I’ve got a Spark Structured Streaming job that reads data from Kafka and writes them to S3 (NetApp StorageGRID appliance, on-prem) as an Apache Iceberg table (via Nessie catalog).
Afterwards I access the table via Dremio which worked in the beginning, but now it seems that some Parquet files are corrupt – or at least Dremio is not able to read them.
I am getting the following error in Dremio:
IOException: /s3bucket/measurements_7b67d322-277d-4e26-bb8a-c2c833423ca6/data/timestamp_day=2024-06-28/00120-6-b193ded0-6b70-4506-bf77-be6da1863b21-00001.parquet is not a Parquet file. expected magic number [80, 65, 82, 49] at tail, but found [118, -33, 125, -73]

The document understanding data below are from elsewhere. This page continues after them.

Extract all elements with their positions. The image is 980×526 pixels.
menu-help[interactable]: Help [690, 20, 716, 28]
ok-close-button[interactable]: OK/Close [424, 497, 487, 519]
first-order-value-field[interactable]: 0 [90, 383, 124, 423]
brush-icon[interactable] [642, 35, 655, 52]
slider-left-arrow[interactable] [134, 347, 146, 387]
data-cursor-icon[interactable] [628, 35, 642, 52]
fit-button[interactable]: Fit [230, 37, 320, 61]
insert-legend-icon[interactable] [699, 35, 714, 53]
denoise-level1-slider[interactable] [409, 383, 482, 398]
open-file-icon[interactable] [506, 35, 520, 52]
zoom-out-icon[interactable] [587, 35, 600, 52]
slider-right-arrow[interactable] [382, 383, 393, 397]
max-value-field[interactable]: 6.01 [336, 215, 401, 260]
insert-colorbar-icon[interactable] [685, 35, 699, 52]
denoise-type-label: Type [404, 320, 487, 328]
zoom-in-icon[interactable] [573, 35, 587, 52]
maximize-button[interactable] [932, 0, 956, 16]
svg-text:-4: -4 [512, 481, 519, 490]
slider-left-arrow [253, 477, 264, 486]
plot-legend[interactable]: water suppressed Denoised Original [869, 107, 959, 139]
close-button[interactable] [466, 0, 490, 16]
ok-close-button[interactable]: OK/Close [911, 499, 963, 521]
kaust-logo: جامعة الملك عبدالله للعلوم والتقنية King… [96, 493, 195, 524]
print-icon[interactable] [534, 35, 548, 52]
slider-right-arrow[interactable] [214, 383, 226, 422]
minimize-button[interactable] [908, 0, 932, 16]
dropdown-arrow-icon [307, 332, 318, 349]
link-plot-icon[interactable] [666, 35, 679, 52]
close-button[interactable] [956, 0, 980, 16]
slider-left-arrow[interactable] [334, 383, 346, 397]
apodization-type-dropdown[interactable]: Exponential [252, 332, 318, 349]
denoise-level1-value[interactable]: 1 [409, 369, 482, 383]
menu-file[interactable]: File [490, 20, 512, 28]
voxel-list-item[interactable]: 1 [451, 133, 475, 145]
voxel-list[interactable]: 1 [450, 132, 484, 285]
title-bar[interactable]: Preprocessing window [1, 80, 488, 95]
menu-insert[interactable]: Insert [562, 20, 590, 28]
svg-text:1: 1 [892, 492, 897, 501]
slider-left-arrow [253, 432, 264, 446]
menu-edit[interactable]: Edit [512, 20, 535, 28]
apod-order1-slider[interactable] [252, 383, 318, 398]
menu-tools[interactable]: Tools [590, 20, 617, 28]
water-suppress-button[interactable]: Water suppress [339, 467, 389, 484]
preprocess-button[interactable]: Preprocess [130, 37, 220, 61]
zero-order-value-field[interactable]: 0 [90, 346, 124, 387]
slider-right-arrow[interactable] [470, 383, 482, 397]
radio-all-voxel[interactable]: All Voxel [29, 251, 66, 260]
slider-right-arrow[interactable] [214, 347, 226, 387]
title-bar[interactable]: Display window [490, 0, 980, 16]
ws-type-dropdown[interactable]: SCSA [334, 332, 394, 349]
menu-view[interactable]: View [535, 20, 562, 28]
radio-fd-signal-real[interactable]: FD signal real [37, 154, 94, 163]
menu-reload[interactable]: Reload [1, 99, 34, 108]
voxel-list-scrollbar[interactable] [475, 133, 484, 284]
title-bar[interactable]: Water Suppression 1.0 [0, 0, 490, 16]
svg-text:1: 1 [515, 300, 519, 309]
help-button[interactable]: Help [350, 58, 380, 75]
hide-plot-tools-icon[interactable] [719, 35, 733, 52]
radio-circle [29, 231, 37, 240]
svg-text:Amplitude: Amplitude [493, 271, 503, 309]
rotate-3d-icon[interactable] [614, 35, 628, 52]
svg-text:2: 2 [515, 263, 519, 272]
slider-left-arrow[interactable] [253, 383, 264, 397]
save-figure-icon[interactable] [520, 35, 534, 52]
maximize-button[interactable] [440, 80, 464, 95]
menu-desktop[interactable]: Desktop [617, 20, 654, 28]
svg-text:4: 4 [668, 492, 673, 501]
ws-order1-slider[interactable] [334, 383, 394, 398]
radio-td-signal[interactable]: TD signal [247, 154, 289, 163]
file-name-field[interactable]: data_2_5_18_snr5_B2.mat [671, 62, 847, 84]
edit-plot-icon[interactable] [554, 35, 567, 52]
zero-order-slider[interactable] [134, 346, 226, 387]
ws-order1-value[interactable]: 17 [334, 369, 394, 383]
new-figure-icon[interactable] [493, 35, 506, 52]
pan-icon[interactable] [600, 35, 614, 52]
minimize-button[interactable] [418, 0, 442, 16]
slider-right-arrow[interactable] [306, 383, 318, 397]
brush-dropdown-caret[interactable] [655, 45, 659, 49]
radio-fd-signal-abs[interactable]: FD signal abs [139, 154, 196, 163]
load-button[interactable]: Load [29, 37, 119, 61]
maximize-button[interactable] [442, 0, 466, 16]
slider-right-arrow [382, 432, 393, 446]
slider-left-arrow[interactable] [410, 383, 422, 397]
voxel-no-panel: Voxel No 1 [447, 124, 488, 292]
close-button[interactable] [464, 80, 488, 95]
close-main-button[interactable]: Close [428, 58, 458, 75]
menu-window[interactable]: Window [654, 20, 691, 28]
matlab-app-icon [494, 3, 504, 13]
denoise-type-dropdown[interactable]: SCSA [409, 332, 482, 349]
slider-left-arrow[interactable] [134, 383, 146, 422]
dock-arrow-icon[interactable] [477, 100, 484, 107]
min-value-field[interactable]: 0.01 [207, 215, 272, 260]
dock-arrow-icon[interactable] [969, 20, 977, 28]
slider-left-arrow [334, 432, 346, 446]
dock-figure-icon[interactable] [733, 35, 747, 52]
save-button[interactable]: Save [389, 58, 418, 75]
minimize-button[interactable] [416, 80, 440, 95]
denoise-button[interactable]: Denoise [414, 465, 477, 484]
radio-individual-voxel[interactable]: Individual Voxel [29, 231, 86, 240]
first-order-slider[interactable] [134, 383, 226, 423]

Querying the data via Spark and Starburst/Trino is possible. Downloading the mentioned parquet file and using parquet-tools
to show the content works as well.
In the past I used Spark to fully rewrite the table once and then Dremio was able to query the data again, but after some time I got the mentioned error again. So it seems that Spark writes the Iceberg table in a way that lead to such errors.
I could imagine that the streaming job might crash during writes as I have a very low-performant and unstable demo environment here, but as Iceberg uses ACID transactions I would rather expect a rollback than that the invalid files are available for consumers.
Has someone an idea how to fix this issue or even better: What might be the root cause?